# Multi-model fallback and reliability routing

{% hint style="danger" %}
Experimental guide: validate every workflow in staging before production.
{% endhint %}

## The Problem

LLM applications fail in production for reasons that are often outside your code:

* transient provider outages,
* strict per-model rate limits,
* model-specific latency spikes,
* regional instability.

If your app is hard-wired to one model endpoint, uptime and user experience degrade immediately.

## The Flashback Pattern

Use one Flashback repository as your stable OpenAI-compatible integration point, then configure multiple AI LLM resources behind it.

Your application keeps one API contract, while your routing layer applies fallback order by model/provider when calls fail or exceed SLOs.

## Prerequisites

* Flashback repository configured for **OpenAI** endpoint type.
* At least two configured AI LLM resources (for example OpenAI + Anthropic-compatible endpoint).
* Repository API key (AI usage).
* Basic request telemetry (latency, failures, model used).

Reference pages:

* [Configure an AI LLM](https://docs.flashback.tech/guides/setup-the-cloud-and-ai-gateway/start-with-cloud-storage/create-a-bucket-1)
* [Build a Repository](https://docs.flashback.tech/guides/setup-the-cloud-and-ai-gateway/start-with-cloud-storage-1)
* [AI LLM APIs](https://docs.flashback.tech/support-reference/platform-api-reference/ai-apis/ai-llms)

## Implementation blueprint

{% stepper %}
{% step %}

#### Define fallback tiers

Example policy:

1. **Tier 1**: high-quality model for normal traffic.
2. **Tier 2**: similar quality but lower latency / alternate provider.
3. **Tier 3**: low-cost baseline for graceful degradation.

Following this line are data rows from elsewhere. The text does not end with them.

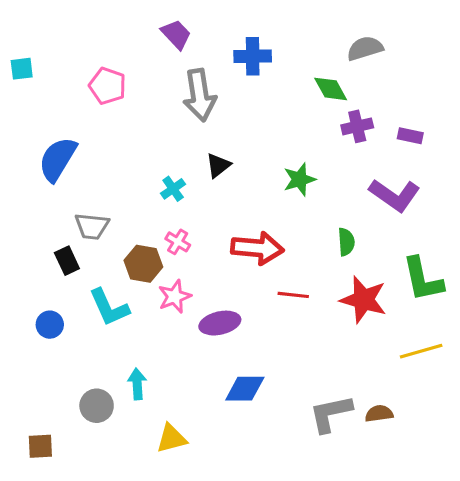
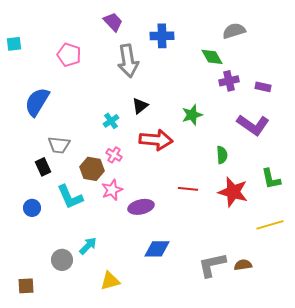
red arrow: (257, 248) -> (156, 140), moved
green L-shape: (423, 279) -> (271, 179), size x0.7
cyan arrow: (137, 384) -> (88, 246), turned 48

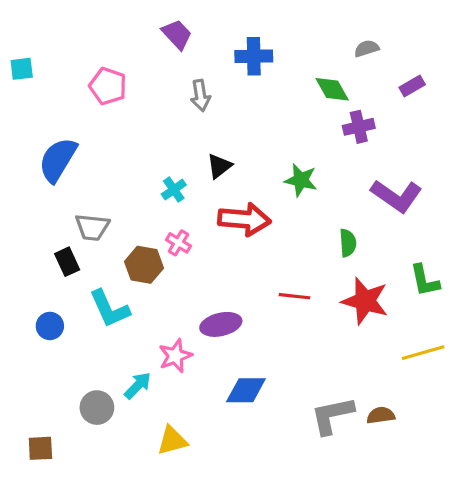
gray semicircle: (234, 31) -> (367, 48), size x0.7
gray arrow: (128, 61) -> (200, 95), size x0.6
purple rectangle: (263, 87) -> (412, 86), moved, turned -42
green star: (192, 115) -> (301, 180), turned 30
pink star: (112, 190) -> (175, 356), moved

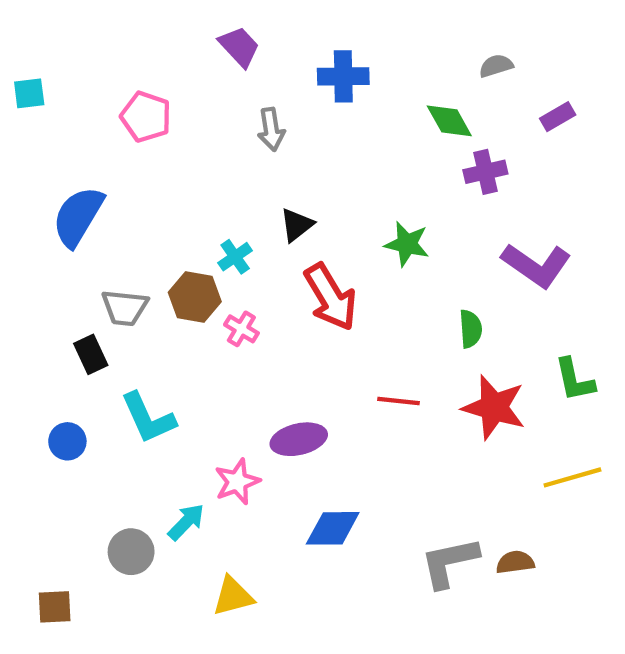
red arrow: (244, 219) -> (331, 297), turned 54
brown hexagon: (144, 265) -> (195, 297), moved

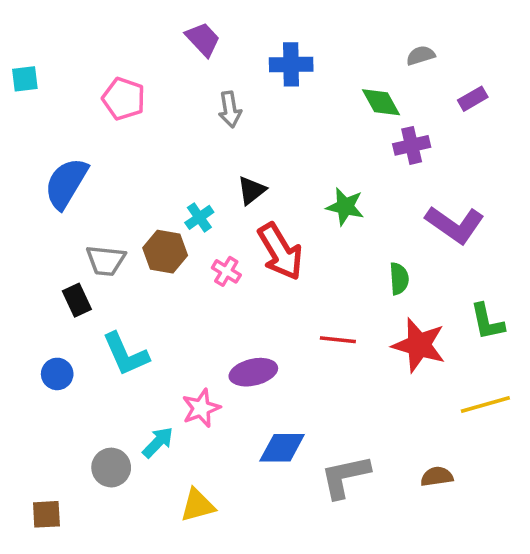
pink cross: (241, 329) -> (226, 271), moved
gray L-shape: (449, 562) -> (345, 477), moved

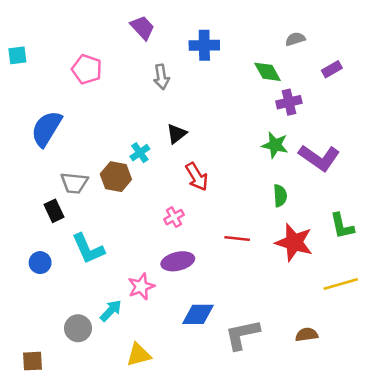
green star: (345, 207) -> (275, 145), moved
red arrow: (280, 252) -> (197, 177), size x0.7
pink cross: (226, 271) -> (174, 217), moved, turned 30

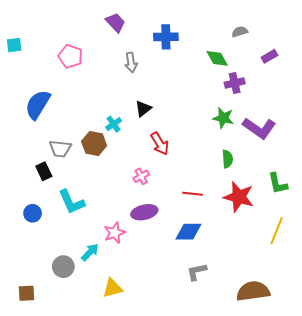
yellow line: (341, 284) -> (277, 231), turned -52
blue diamond: (198, 314) -> (188, 232), moved
gray L-shape: (242, 335) -> (197, 272), size x0.7
brown semicircle: (307, 335) -> (253, 291), moved, size x1.8

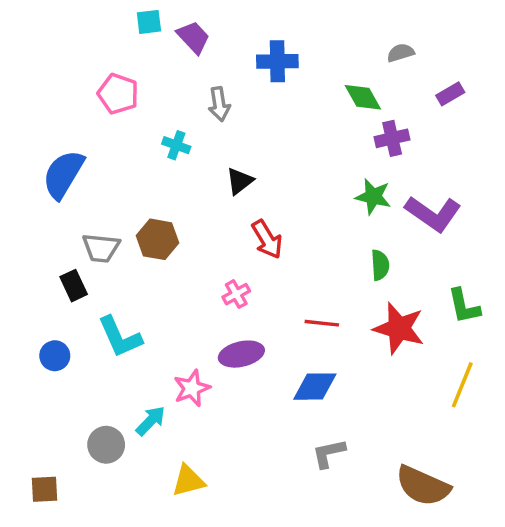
cyan square: (14, 45) -> (149, 22), moved
cyan cross: (114, 124) -> (176, 145), moved, turned -35
brown semicircle: (253, 291) -> (423, 486), turned -148

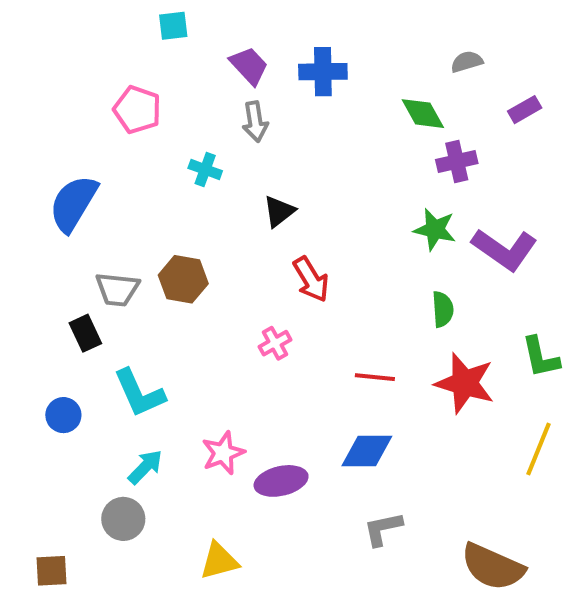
purple trapezoid: (193, 37) -> (249, 66), moved
purple ellipse: (241, 354) -> (281, 481), moved
cyan arrow: (151, 421) -> (145, 467), moved

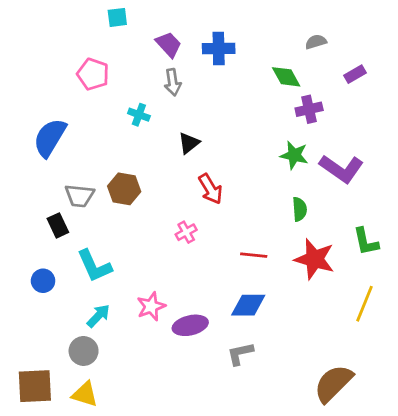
gray L-shape: (383, 529) -> (240, 354), moved
yellow triangle: (219, 561) -> (85, 394), moved, turned 32
brown semicircle: (493, 567) -> (333, 383), turned 111
brown square: (51, 571) -> (35, 386), size x1.6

Use deterministic rules so behavior is easy to debug.
{% endstep %}

{% step %}

#### Configure one client against Flashback

```python
# fb_openai_client.py
from openai import OpenAI
import os

client = OpenAI(
    base_url=os.environ["FB_OPENAI_BASE_URL"],  # e.g. https://openai-us-east-1-aws.flashback.tech/v1
    api_key=os.environ["FB_API_KEY_SECRET"]
)
```

Use environment variables:

```bash
export FB_OPENAI_BASE_URL="https://openai-us-east-1-aws.flashback.tech/v1"
export FB_API_KEY_SECRET="<repo_api_key_secret>"
```

{% endstep %}

{% step %}

#### Add fallback execution in application code

```python
# fallback_completion.py
from fb_openai_client import client

MODEL_PRIORITY = [
    "gpt-4.1",        # Tier 1
    "gpt-4.1-mini",   # Tier 2
    "gpt-4o-mini"     # Tier 3
]

def complete_with_fallback(messages):
    last_error = None
    for model in MODEL_PRIORITY:
        try:
            res = client.chat.completions.create(
                model=model,
                temperature=0.2,
                messages=messages,
                timeout=20
            )
            return {
                "model": model,
                "content": res.choices[0].message.content,
                "usage": res.usage
            }
        except Exception as e:
            last_error = e
    raise RuntimeError(f"All model tiers failed: {last_error}")
```

{% endstep %}

{% step %}

#### Add reliability controls

* Per-tier timeout (e.g., 20s → 12s → 8s).
* Retry with exponential backoff before tier switch.
* Circuit breaker: temporarily remove a failing tier after N consecutive failures.
* Emit structured logs (`request_id`, `tier`, `model`, `latency_ms`, `status`).
  {% endstep %}

{% step %}

#### Validate in staging

Run synthetic checks every minute:

```bash
curl -sS "$FB_OPENAI_BASE_URL/chat/completions" \
  -H "Authorization: Bearer $FB_API_KEY_SECRET" \
  -H "Content-Type: application/json" \
  -d '{
    "model":"gpt-4.1-mini",
    "messages":[{"role":"user","content":"healthcheck"}],
    "max_tokens":8
  }'
```

Track:

* success rate by model,
* p95 latency by model,
* fallback activation rate.
  {% endstep %}
  {% endstepper %}

## Production checklist

* Keep at least 2 providers/models available.
* Cap fallback depth to avoid runaway latency.
* Alert when Tier 1 success rate drops below threshold.
* Review routing weekly using usage statistics and error trends.